# It's all astounding...like, dislike, useful, funny... "fine" ratings, how do they work?



## Carol (Dec 19, 2014)

(Apologies to ICP)

I saw ratings being touched upon, but don't think I found a complete explanation.   

How do ratings work?  Are they impacted by other users clicking like/dislike/agree/disagree/informative/funny/useful?  

If so, what is the impact of each choice?   And when does the user get alerted? Is it for all choices?   And is it for each person who clicks?

Just curious


----------



## Steve (Dec 19, 2014)

I think I get alerted whenever anyone likes a post.  Not sure if the negative ones are sent as alerts.  You can adjust your alert preferences by clicking on the very small link at the bottom of the "alert" drop down.

Update:  It looks like that is only for "likes".  I dug around and found that you can see ALL of the ratings you've given and received on your profile page.  It's a little weird, but they're all there.


----------



## ballen0351 (Dec 19, 2014)

Dislikes get sent to my alerts as well maybe i have my settings different but Ive never changed my settings


----------



## Carol (Dec 19, 2014)

So is that rating "score" just N/X where N is likes and X is dislikes? 

Are all likes and dislikes equal in weight?

Are any of the other votes factored in numerically? 

Just trying to figure out how these new toys work


----------



## Bob Hubbard (Dec 19, 2014)

Carol said:


> So is that rating "score" just N/X where N is likes and X is dislikes?
> 
> Are all likes and dislikes equal in weight?
> 
> ...


You click them.  They put thingies on your profile.  I think the right combination also reveals the launch codes for a Minute Man silo in ND.


----------



## Carol (Dec 19, 2014)

Damn.  All I got was a woman from Germany calling me Stephen Wright.


----------



## ballen0351 (Jan 3, 2015)

Got me an "I love it" trophy and a "can't get enough of your stuff" trophy What ever they mean?


----------



## Tames D (Jan 3, 2015)

ballen0351 said:


> Got me an "I love it" trophy and a "can't get enough of your stuff" trophy What ever they mean?


It means they want your body. Or...they are being sarcastic.


----------



## ballen0351 (Jan 3, 2015)

Tames D said:


> It means they want your body. Or...they are being sarcastic.


Hmmmm depends on who "they" are.  That could be frightening


----------



## jks9199 (Jan 3, 2015)

ballen0351 said:


> Got me an "I love it" trophy and a "can't get enough of your stuff" trophy What ever they mean?



Trophies MartialTalk.Com - Friendly Martial Arts Forum Community is a list of all the trophies.

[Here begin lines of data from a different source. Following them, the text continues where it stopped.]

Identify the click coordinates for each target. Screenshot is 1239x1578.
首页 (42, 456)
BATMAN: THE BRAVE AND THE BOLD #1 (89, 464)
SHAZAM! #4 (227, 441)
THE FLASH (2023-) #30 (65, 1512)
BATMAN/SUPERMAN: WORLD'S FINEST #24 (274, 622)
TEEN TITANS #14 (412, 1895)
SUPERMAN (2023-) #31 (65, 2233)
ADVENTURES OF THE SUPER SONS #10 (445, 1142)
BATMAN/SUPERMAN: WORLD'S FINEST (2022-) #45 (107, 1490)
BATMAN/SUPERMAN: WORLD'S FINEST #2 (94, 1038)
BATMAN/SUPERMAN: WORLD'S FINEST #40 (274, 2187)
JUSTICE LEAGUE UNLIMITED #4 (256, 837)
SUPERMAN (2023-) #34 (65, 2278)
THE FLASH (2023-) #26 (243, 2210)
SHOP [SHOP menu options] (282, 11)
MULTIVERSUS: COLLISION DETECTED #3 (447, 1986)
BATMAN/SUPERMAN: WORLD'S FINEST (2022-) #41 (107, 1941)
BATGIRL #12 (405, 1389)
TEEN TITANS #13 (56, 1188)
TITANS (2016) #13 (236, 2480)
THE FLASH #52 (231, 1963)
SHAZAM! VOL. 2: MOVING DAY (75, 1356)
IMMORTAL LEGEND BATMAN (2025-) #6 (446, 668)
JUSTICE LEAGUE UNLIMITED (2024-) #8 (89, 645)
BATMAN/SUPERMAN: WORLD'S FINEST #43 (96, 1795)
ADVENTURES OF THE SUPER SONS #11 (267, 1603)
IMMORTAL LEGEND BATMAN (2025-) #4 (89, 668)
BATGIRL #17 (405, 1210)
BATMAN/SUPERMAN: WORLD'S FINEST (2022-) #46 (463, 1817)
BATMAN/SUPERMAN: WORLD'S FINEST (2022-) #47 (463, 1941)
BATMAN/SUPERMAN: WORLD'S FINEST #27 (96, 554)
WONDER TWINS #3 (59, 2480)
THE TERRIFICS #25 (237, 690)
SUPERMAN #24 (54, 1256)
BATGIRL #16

If you go to your profile page, and click on the trophy points number -- you'll get a window showing what trophies you've received with a description underneath.  In that window, there's a link to the list of all available trophies.


----------



## Tames D (Jan 3, 2015)

M


ballen0351 said:


> Hmmmm depends on who "they" are.  That could be frightening


My guess is it's a hairy, burly man.


----------



## Steve (Jan 3, 2015)

Tames D said:


> M
> 
> My guess is it's a hairy, burly man.


It was me.   So yeah.  Hairy at least. 


Sent from my iPhone using Tapatalk


----------



## Tames D (Jan 4, 2015)

Steve said:


> It was me.   So yeah.  Hairy at least.
> 
> 
> Sent from my iPhone using Tapatalk


So... I guess what everyone wants to know... do you want his body, or were you being sarcastic?


----------



## Dirty Dog (Jan 4, 2015)

Tames D said:


> So... I guess what everyone wants to know... do you want his body, or were you being sarcastic?


 
Um...not "everybody"...


----------



## Tames D (Jan 4, 2015)

Dirty Dog said:


> Um...not "everybody"...


You know, and I know, that you want to know.


----------



## Dirty Dog (Jan 4, 2015)

Tames D said:


> You know, and I know, that you want to know.


 I know that you know that I know that you know that I don't know or want to know. You know?


----------



## ballen0351 (Jan 4, 2015)

I don't even want my body


----------